Далее было еще более скучно. До папика дошло, что госпитализация дочечки в психушку плохо повлияет на его карьеру, и он пустился во все тяжкие. От умильного воркования, до угроз, от потрясания деньгами, до попыток позвонить начальству. Последнее было проделано совсем зря. Старший врач смены обладает особой прочностью и редкой несгибаемостью по части телефонных угроз во время смены. Это в жизни они бывают белые и пушистые, а вот на работе… Хулитель и сноб был мгновенно послан в пампасы, ловить бизонов собственной панамкой. Реакция была удивительной. Еще пару минут назад брызгавший слюной и оравший мужик сломался. Сидел на полу у кровати дочери и плакал.
Необходимости в госпитализации в психиатрическую лечебницу собственно не было, да и ломать девке навсегда биографию не хотелось. Было конечно желание наказать резкого, как понос в Африке, папу, но не за счет, в общем-то, невиноватого в своей глупости ребенка. Потом пришло понимание. Он испугался. И страх за дочь сделал его таким. Грубым и агрессивным. Бог ему судья. «Бытовая пищевая интоксикация». Точка.
Монета
"У монеты две стороны.

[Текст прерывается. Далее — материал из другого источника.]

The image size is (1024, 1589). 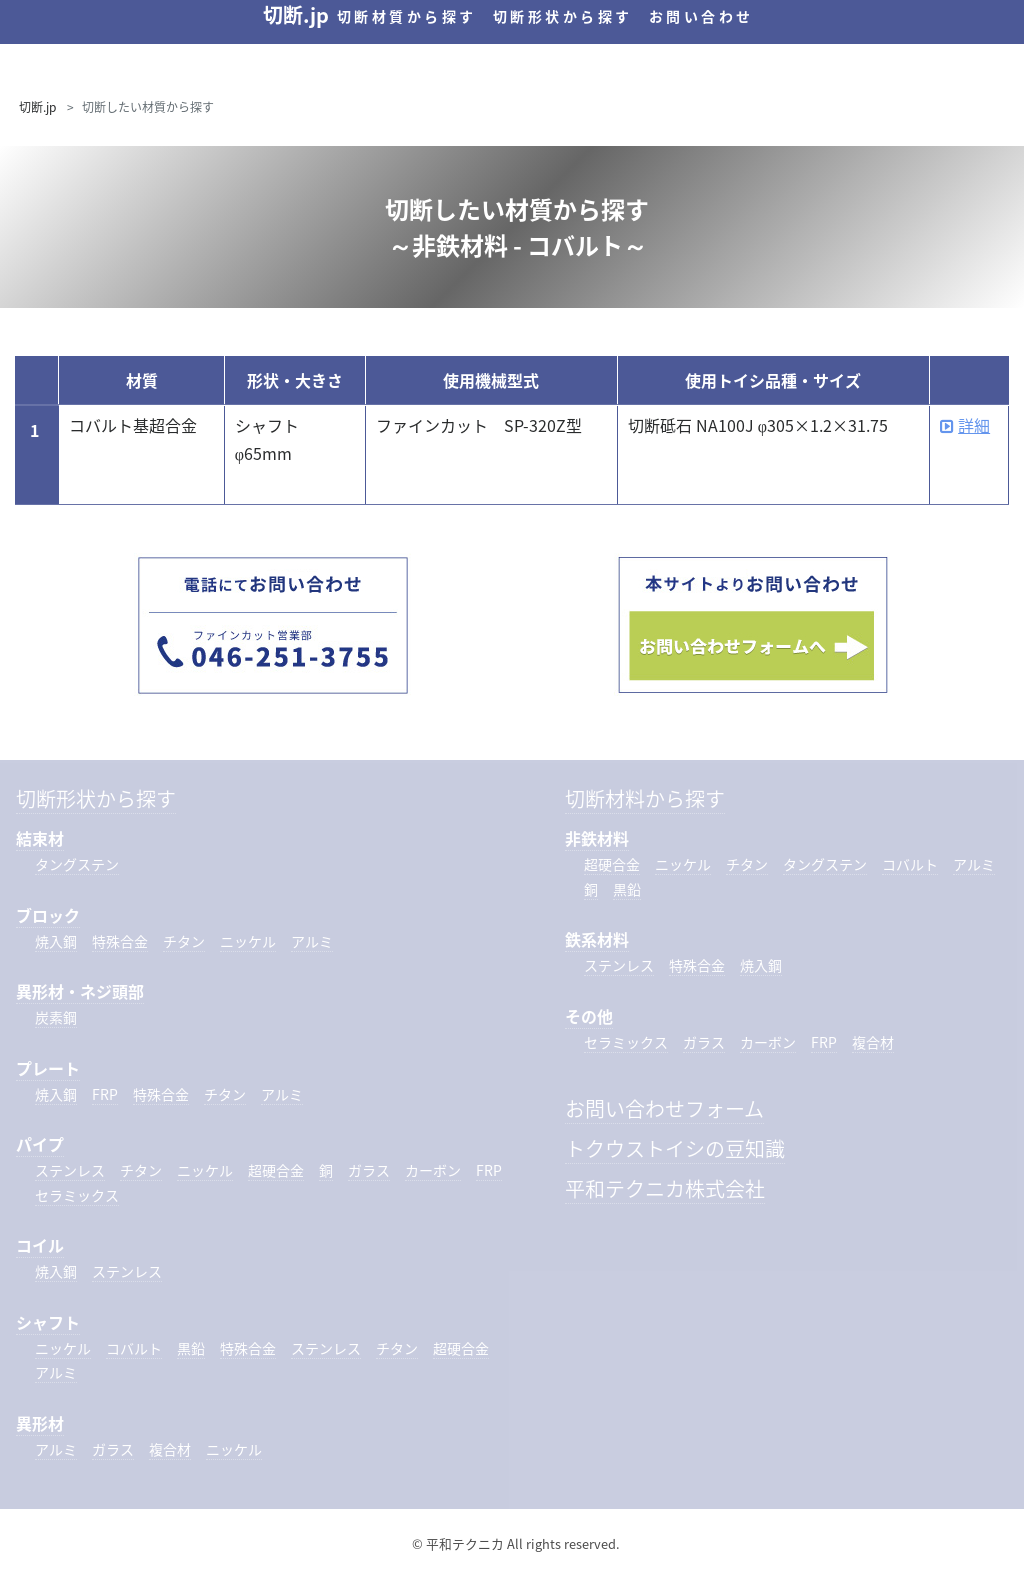 I want to click on コイル, so click(x=40, y=1245). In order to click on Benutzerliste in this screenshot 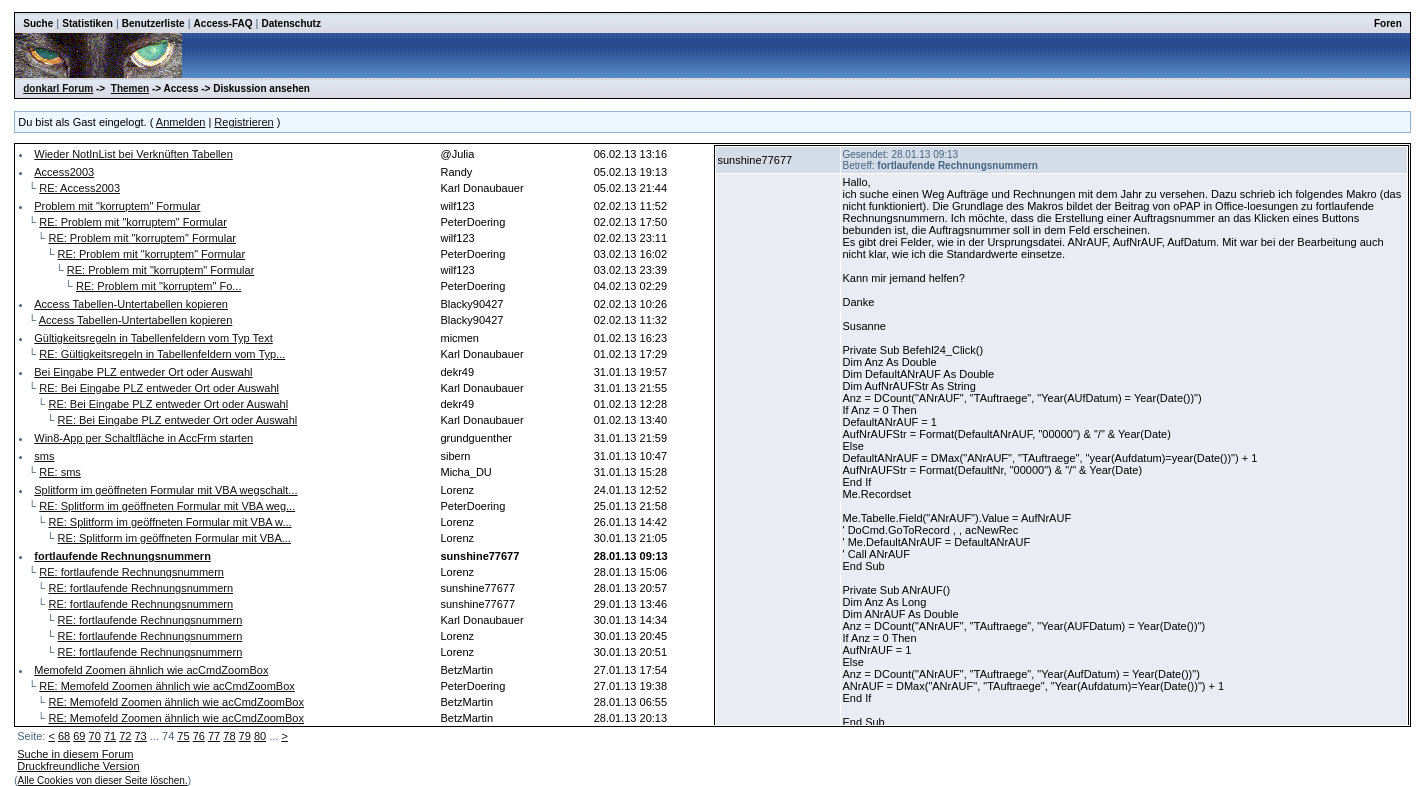, I will do `click(153, 23)`.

И не важно, какой стороной она легла. Ее цена не изменилась..."
Часть первая. Аверс.
...Как всегда на остановке толпилась куча народу. Расшатанные "ЛИАЗ"ы, взволнованно пыхтя убитыми моторами, пытались увезти невозможное количество людей. Лето. Зимнее проклятие этих автобусов - многочисленные щели - превращалось в изысканное удовольствие летнего переезда. Стоило поймать лицом тугую струйку воздуха, как толкучка, давка, жар разгоряченных тел становились уже второстепенными... Жить становилось веселее и уже не так было досадно, что по ногам прошлась дебелая вонючая тетка, что посланные за билетиком копейки поглотила толпа, что сандалии опять приобретут потоптанный вид и уже не смогут скрыть свой истинный возраст. "Уф-ф-ф.. Хорошо то как!" Особенно на повороте, когда человеческий кисель инертно плюхает от борта к борту и в эти мгновения возникает иллюзия достаточного пространства... "Ничего, доедем... главное - влез!"

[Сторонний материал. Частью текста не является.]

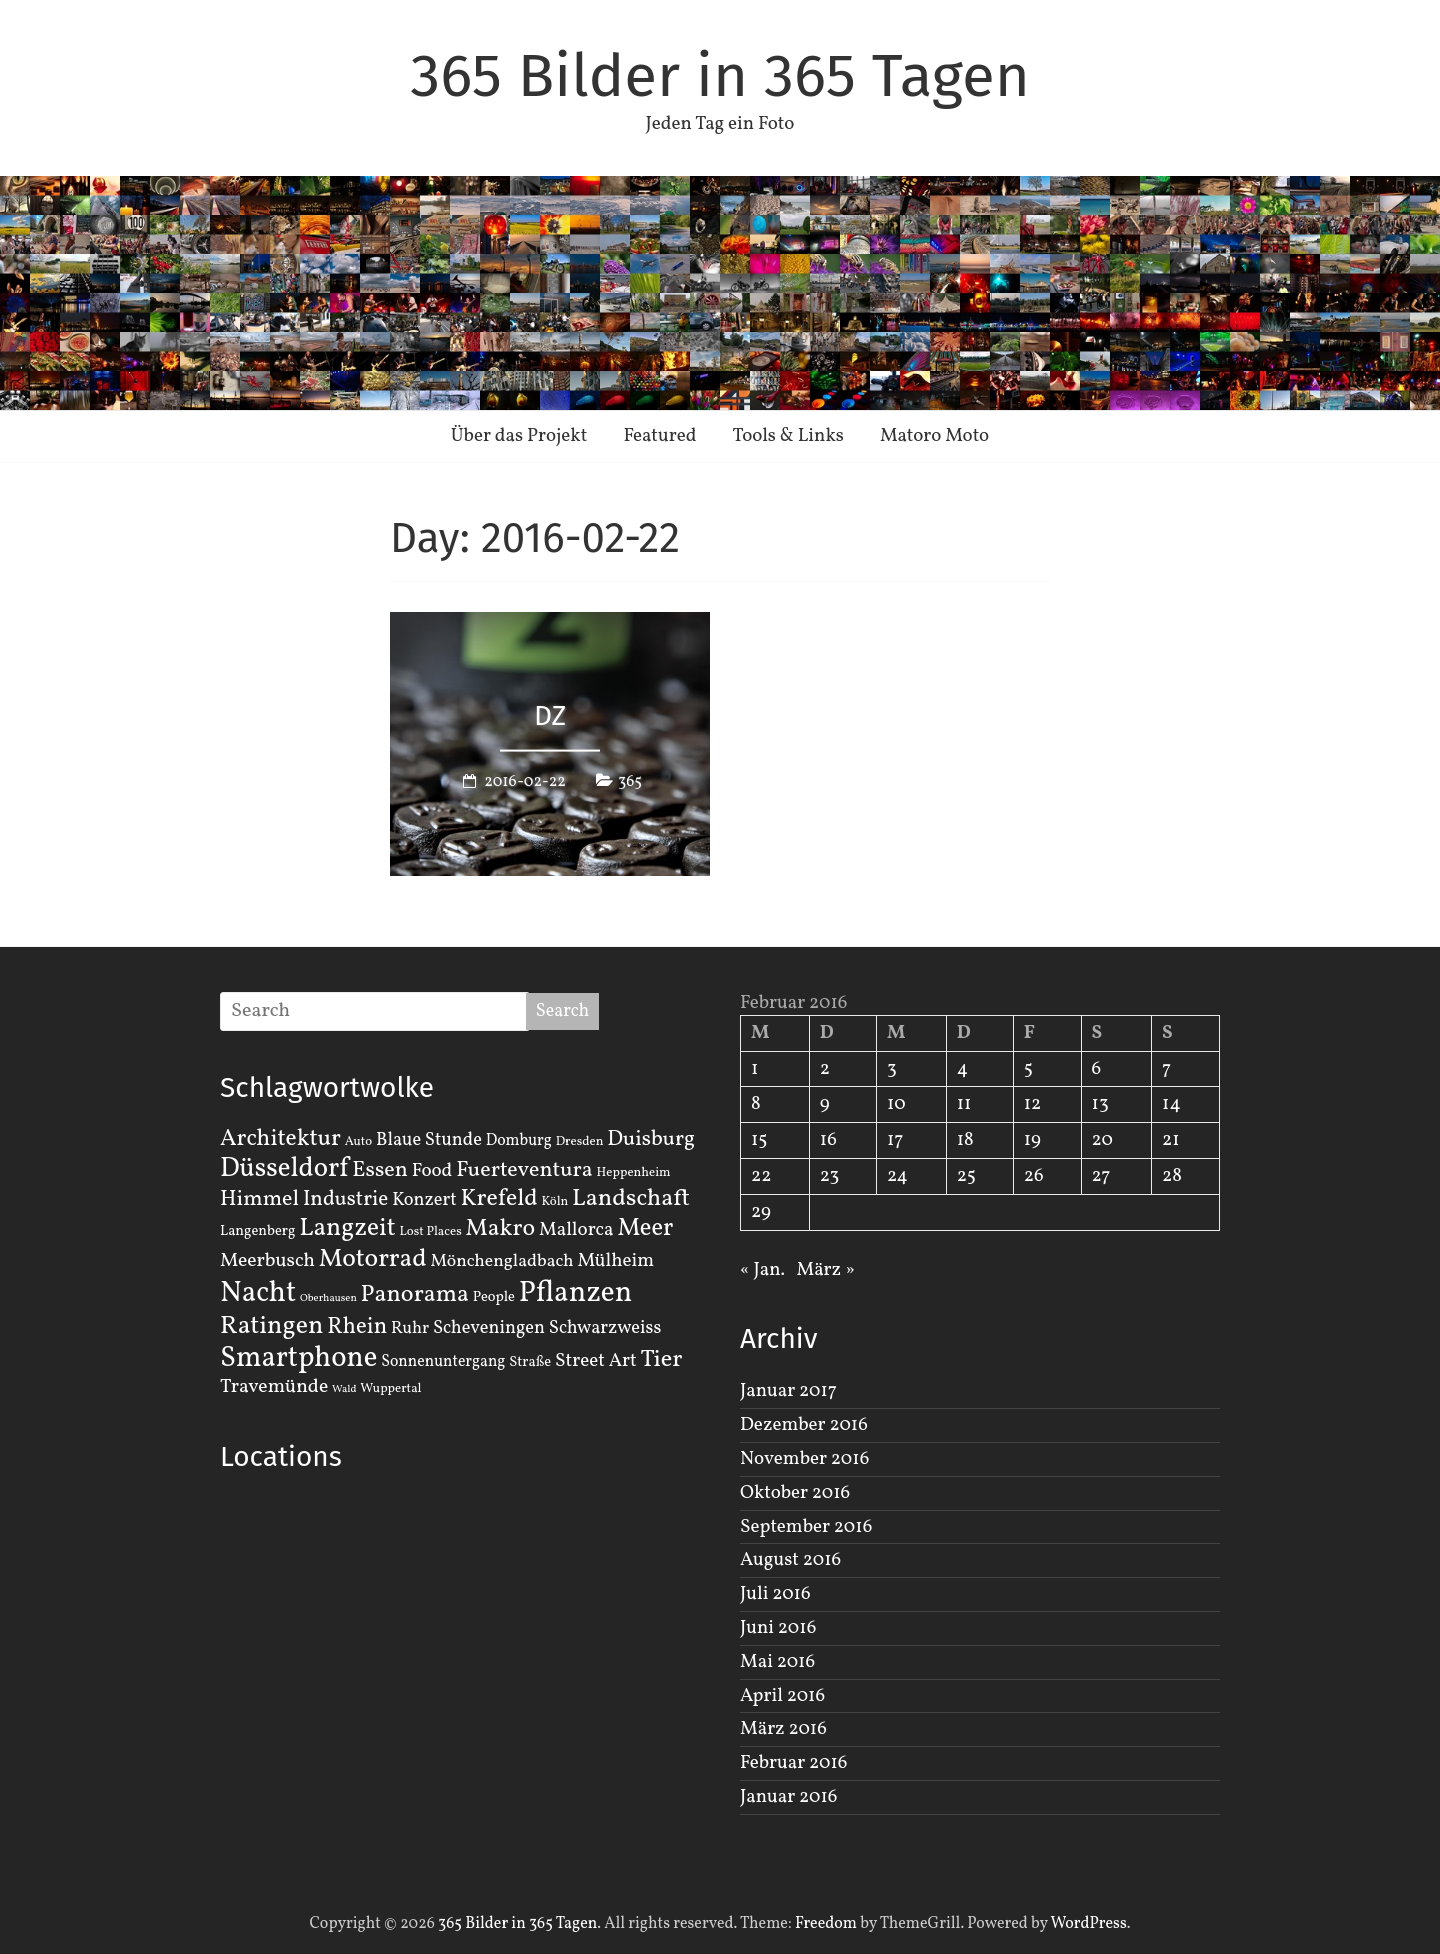 Image resolution: width=1440 pixels, height=1954 pixels. Describe the element at coordinates (631, 1199) in the screenshot. I see `Landschaft [Landschaft (22 Einträge)]` at that location.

Перехватил взгляд стоящей рядом девушки. Та, наморщив чистый лобик и поджав губки, с подозрением разглядывала его руку. Непроизвольно поджал пальцы. Все нормально, ногти вот только странного желто-коричневого оттенка. "Морщится... Кукла. Не понимает, но на всякий случай отстраняется. Балда! Не грибок это! Не буду ж я тебе сейчас рассказывать, как тщательно следует после "семи купелей" протирать йодом ногтевые ложа. Прежде чем нырнуть напряженными пальцами в распяленное нутро перчатки... Эх! А хороша девочка-то! Вон, какие линии... угадываются! Шейка, ушко, золотистый пушок на щечке!... Такая лапа! Да не зыркай ты так на меня, не заразный я..."

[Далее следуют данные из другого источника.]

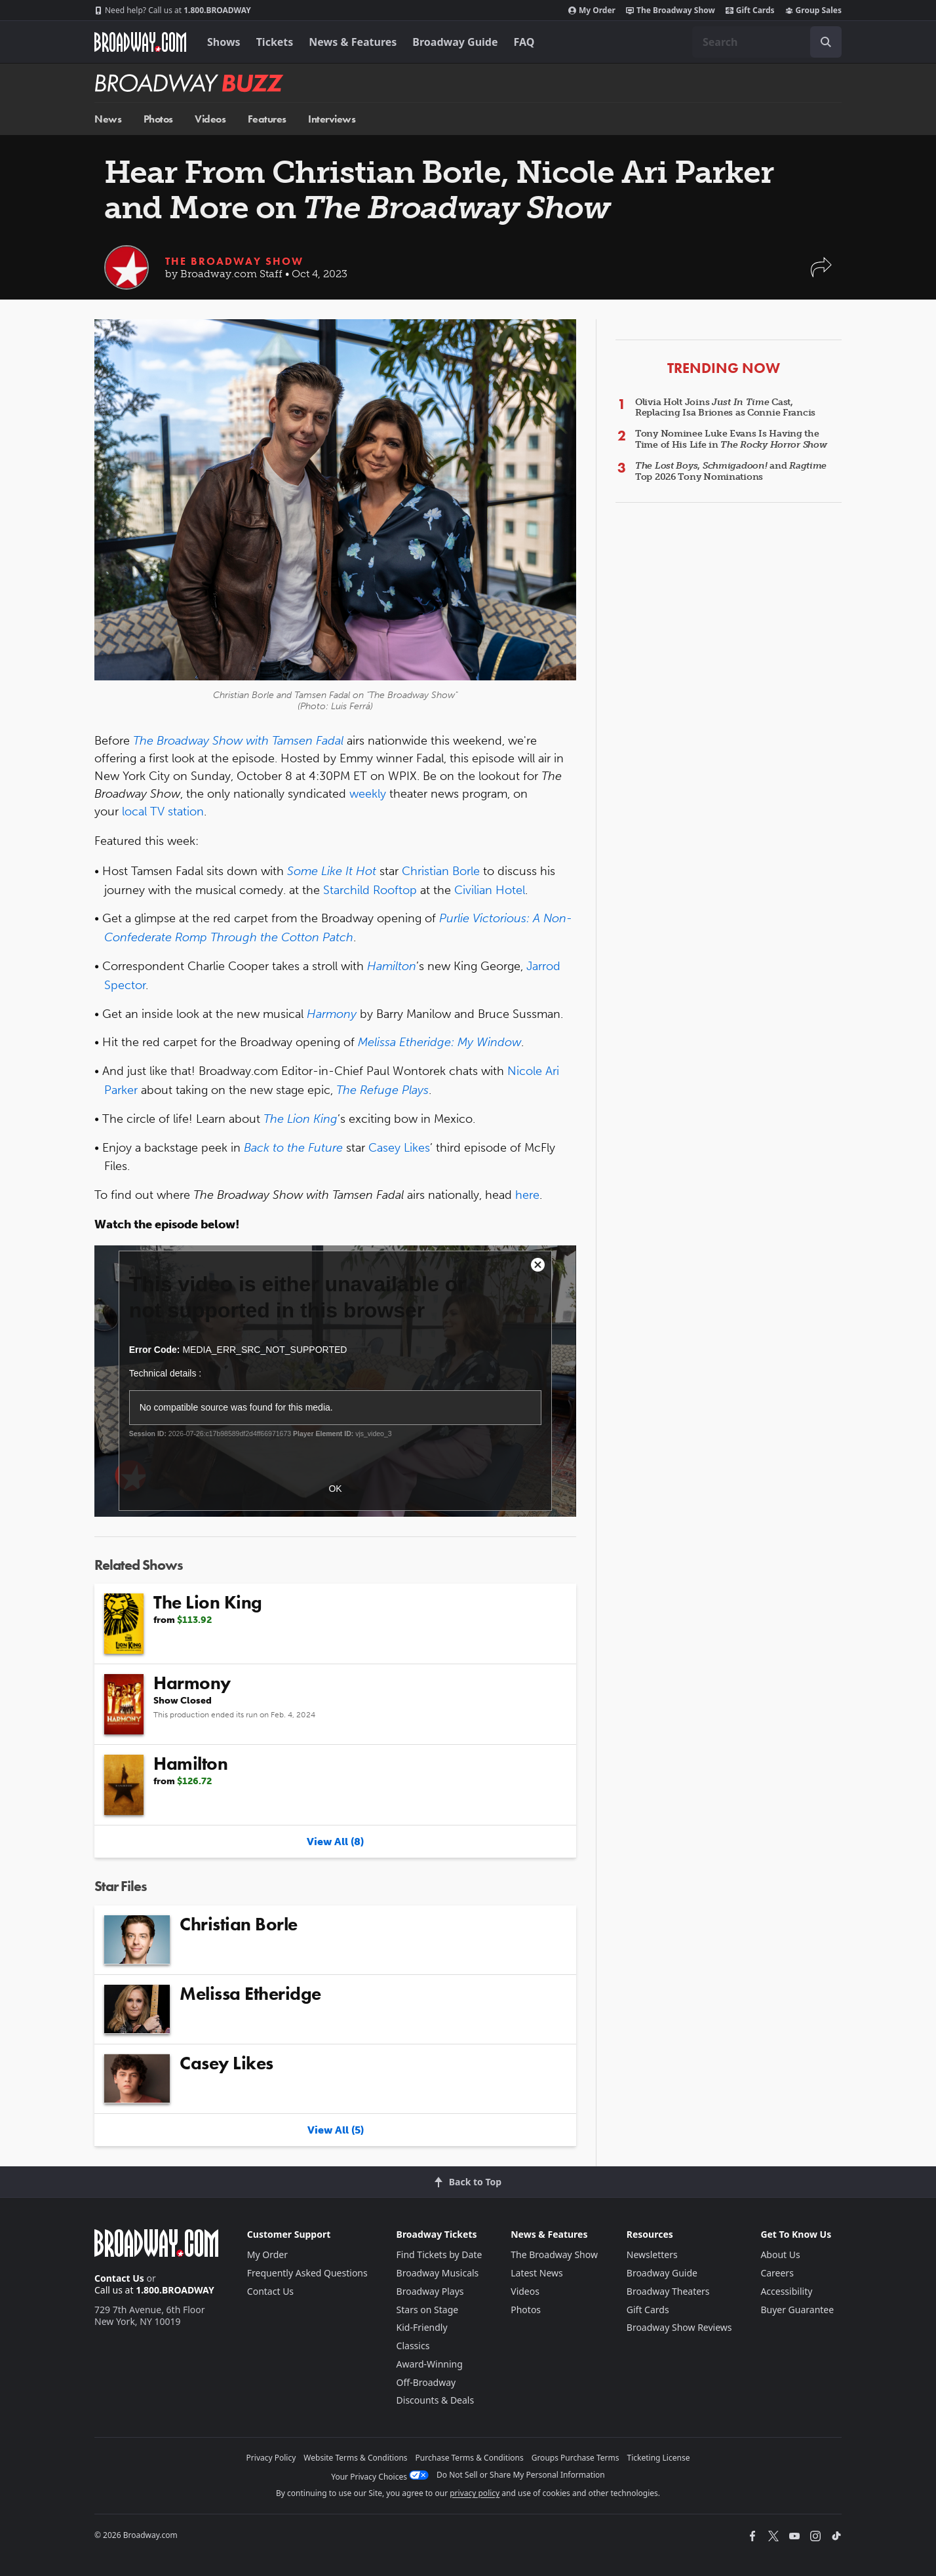  I want to click on Privacy Policy, so click(271, 2457).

Толпа, вздохнув, крякнув, колыхнувшись, затопталась внутри автобуса. Остановка. Алексей успешно отстоял свой островок с персональной струйкой воздуха, выдержав несколько тычков в спину и невнятное ругательство. Девица взглянула на его еще раз, уже более благосклонно, То, что он вцепился в поручень именно здесь, позволило и ей остаться на месте.
Ловко раздвинув людей, перед ними оказался верткий дедок. Несмотря на жару, одетый в светлый костюмчик, купленный вероятно еще во времена хрущевской оттепели, веревкообразный галстук и лихую тряпочную кепочку. На пиджаке одиноко трепетала палочка наградных планок и какой-то необъяснимый знак, с красным знаменем, трактором и лозунгом что-то там про социалистическое соревнование. Дед завис над сидящими и привычно загундел:
- "...Ветеран... старый человек... пора бы и совесть поиметь... молодежь бесстыжая... за вас кровь проливали... и т.д."
"Бесстыжая молодежь" - женщина лет 45, вздохнув, поднялась со своего места и начала пробираться к выходу. Дед ужом ввинтился между ней и вожделенным местом и победно уселся. На коленях возникла клеенчатая сумка, в которой что-то знакомо звякало и булькало. Поймав укоризненный взгляд, стоящей рядом пожилой женщины, дед моментально огрызнулся:
- "Чо смотришь! Имею право! Мы свое отстояли!"...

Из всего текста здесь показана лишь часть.